I would imagine that this is probably a dangerous thing to do, and I wonder if there are any practical applications for consciously using it in your design.  A coworker of mine did something similar because he wanted to prevent clients from accessing a property of a base class that had a particularly attractive name.  But since that property was non-virtual (and returned a different type), he decided to hide it using the new keyword in the subclass.  So long as that property is referenced by its subclasses, this works fine.  And I suppose that if the property was virtual, life would be more problematic in another way, since he wouldn’t be able to change the type of of the property he was overloading.

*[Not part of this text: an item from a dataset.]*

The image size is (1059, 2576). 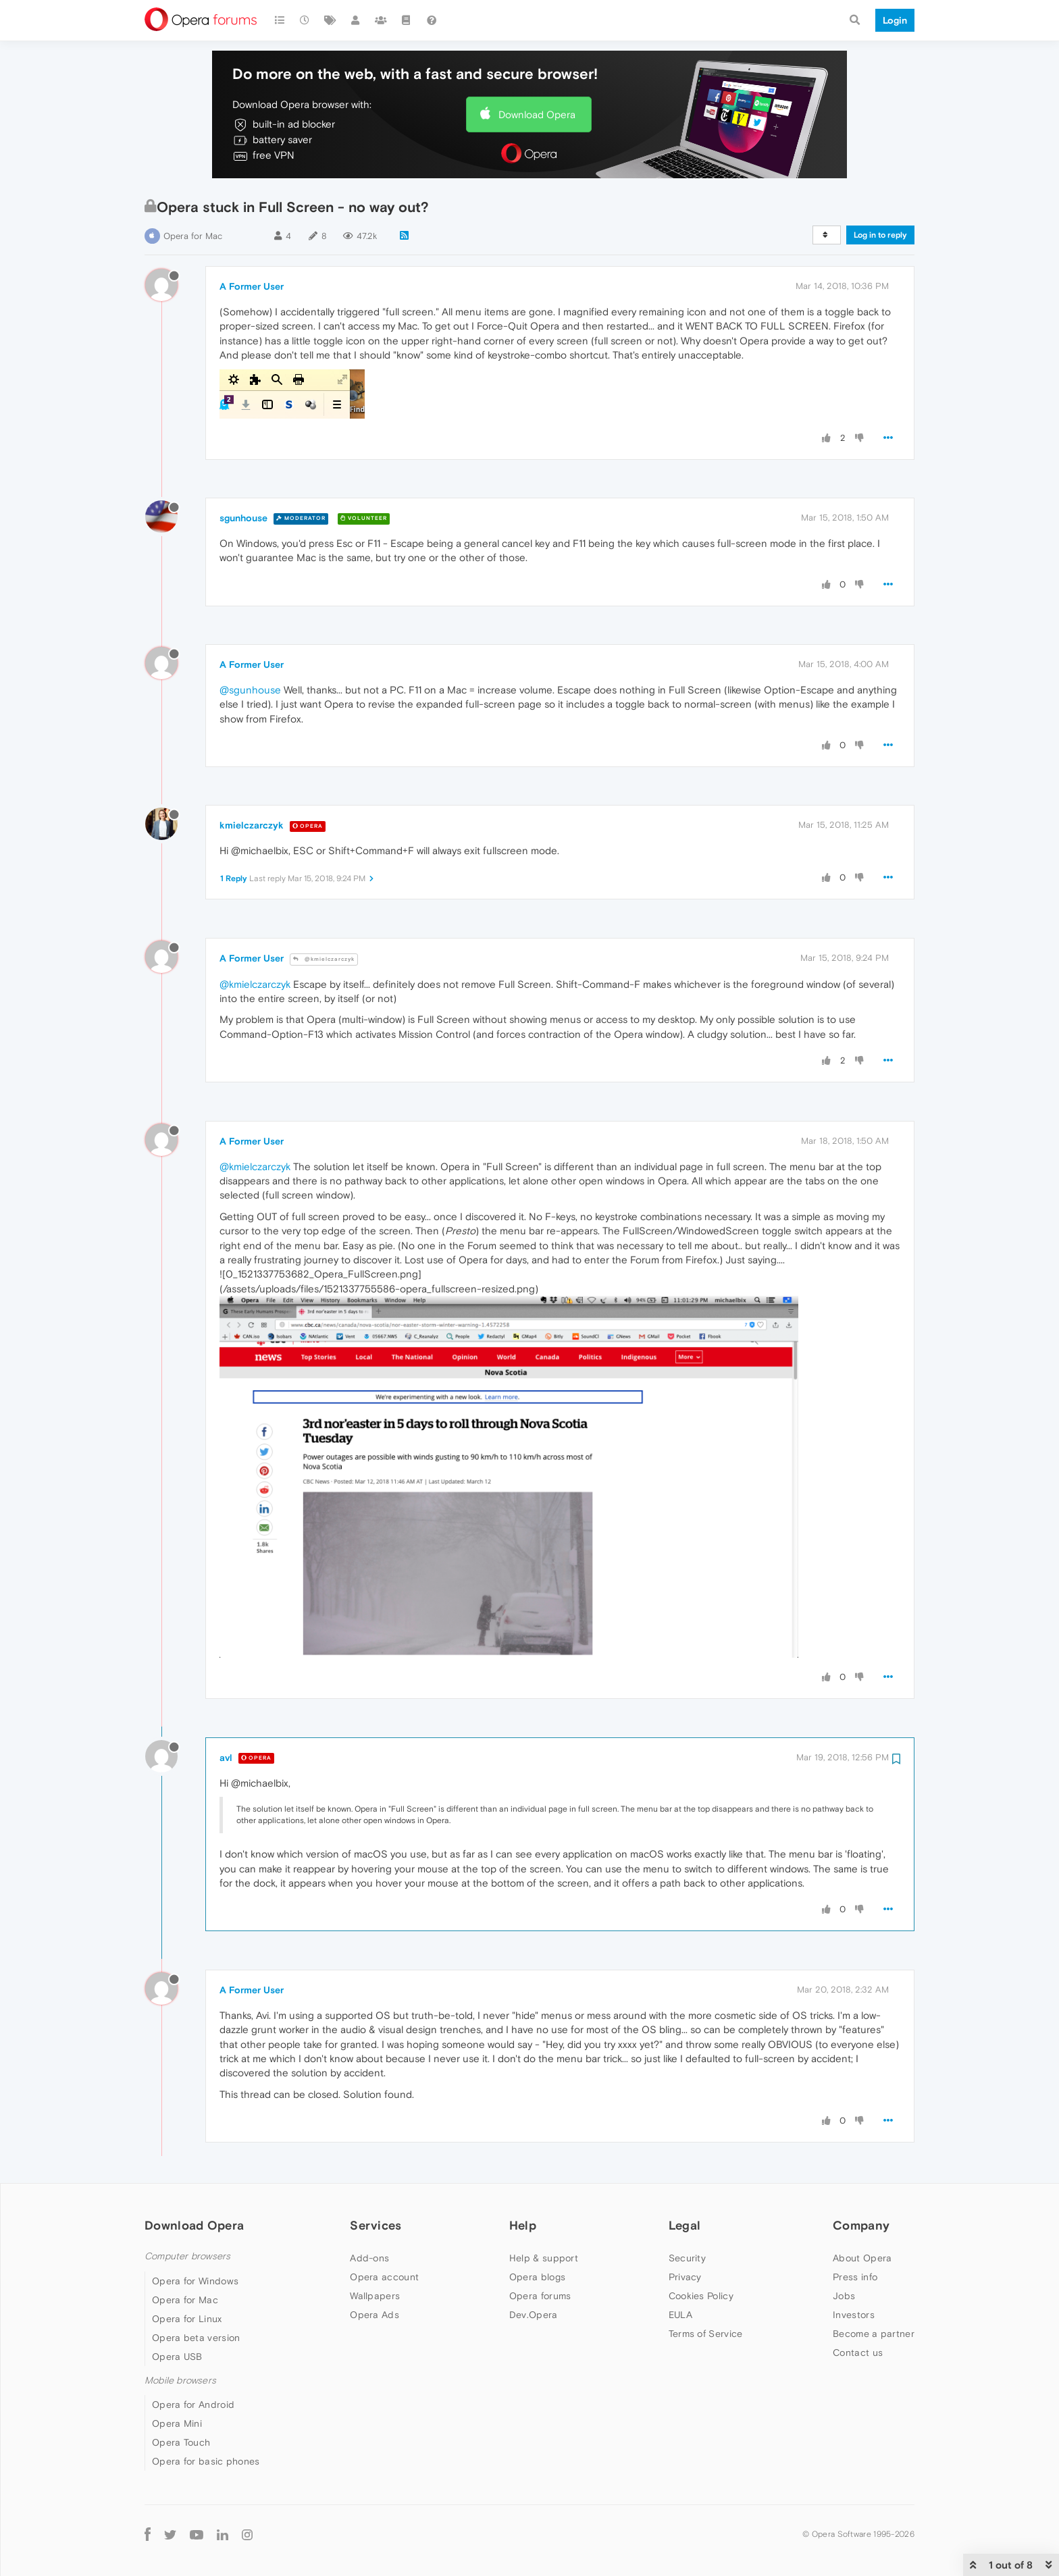 What do you see at coordinates (374, 2314) in the screenshot?
I see `Opera Ads` at bounding box center [374, 2314].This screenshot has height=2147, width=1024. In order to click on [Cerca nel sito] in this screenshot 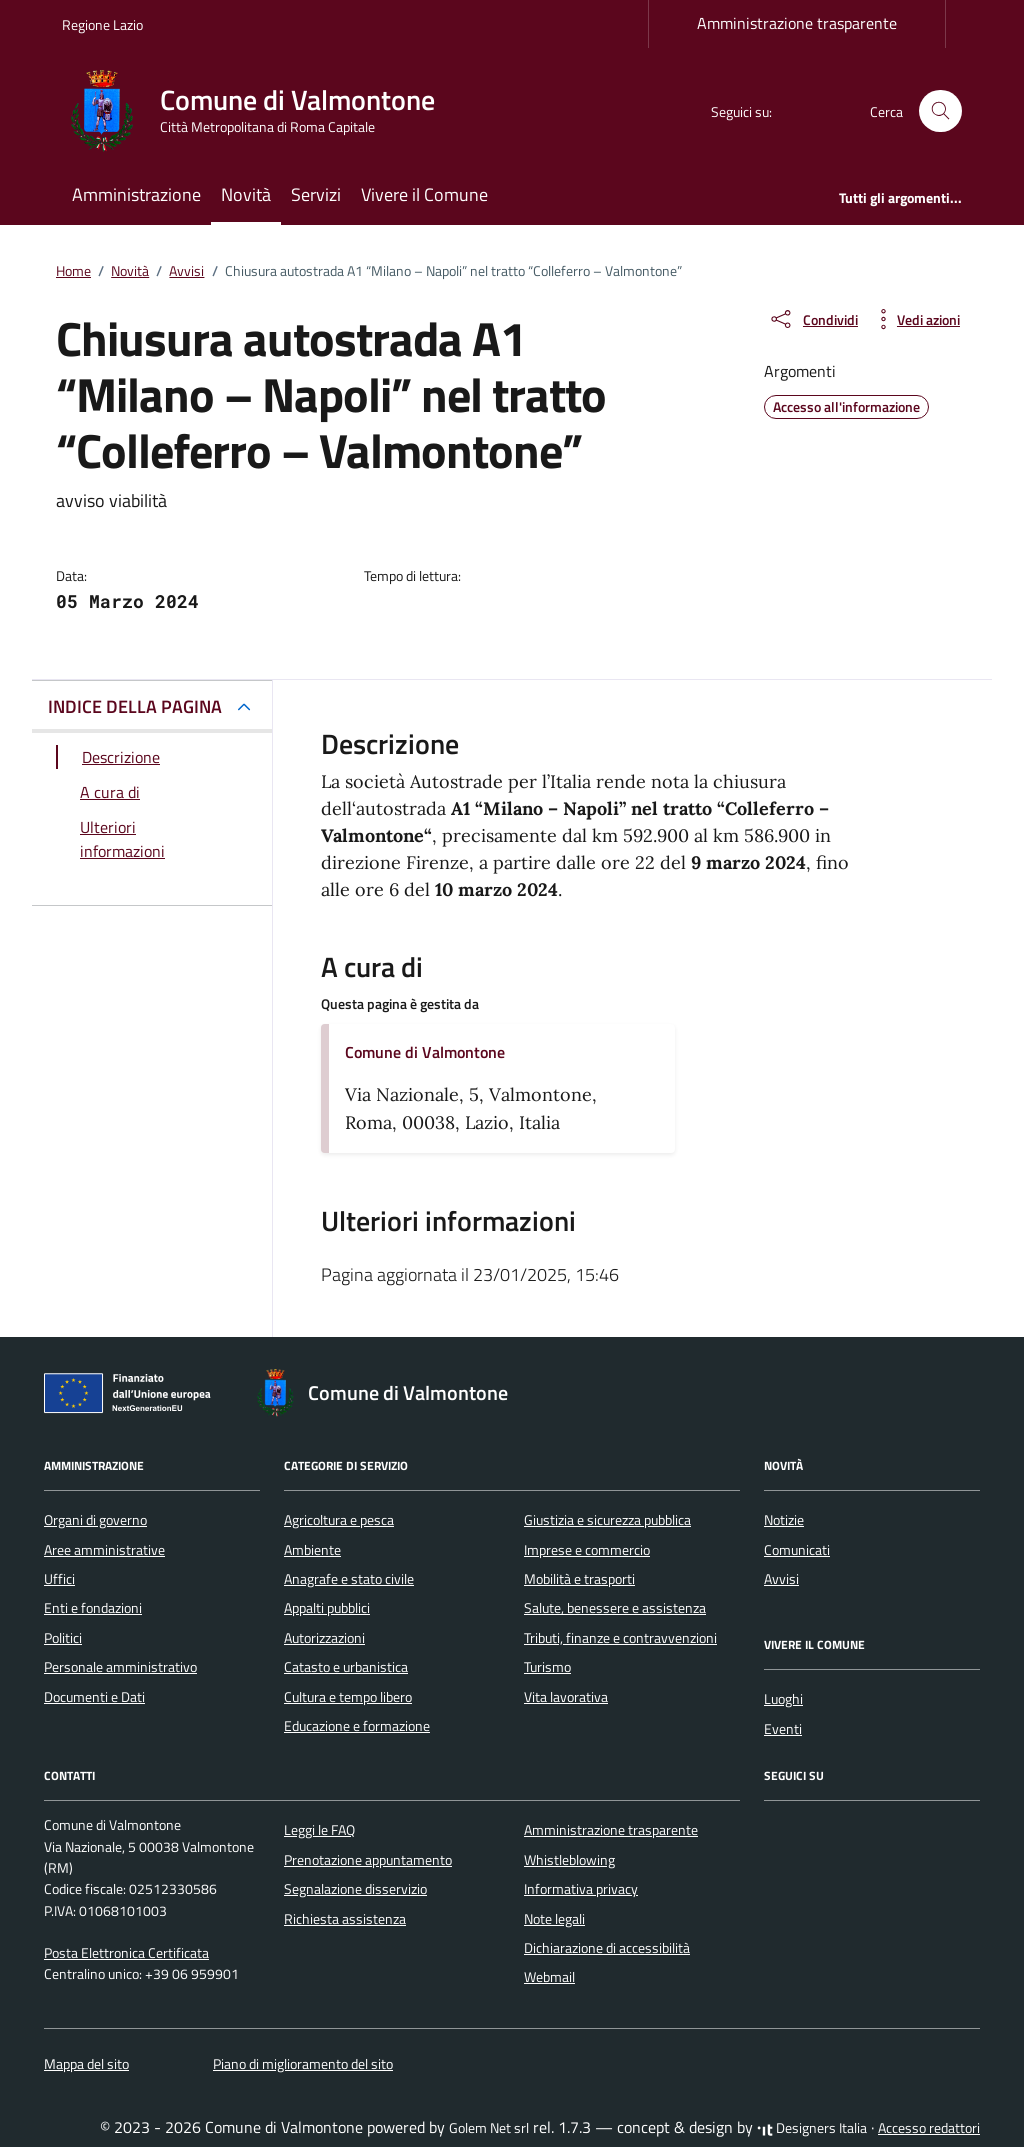, I will do `click(940, 111)`.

Still, I’m not sure I like the fact that the C# compiler allows this design.  I suppose there’s no reason it can’t be legal, but I definitely think it’s something to be avoided as much as possible.

Tuesday, January 6, 2009

Nerd With Hammer Seeks Nail

I need a development project to do in my spare time.  Something interesting that involves GUIs.  Preferably some WPF application.  It’s strange that I can’t think of anything; I’m usually teaming with ideas.  But right now I just keep drawing blanks.  Call it post-holiday lethargy, but I’m completely stock out of interesting thoughts at the moment.  But I need to do something.  I’ll put it up on CodePlex and open source it; or maybe, if it’s good enough, I’ll even try and make an extra buck or two on it.  Who knows.  But I definitely need a project to waste my spare time on.

I can see what draws people into open source development.  Why not spend my time working on, whatever, Firefox or Linux?  It’s a pretty interesting body of code, I bet.  But I’ll think of something, eventually.  Most of my good ideas come to me when I least expect them.  It would just be really nice to think of something sooner than later.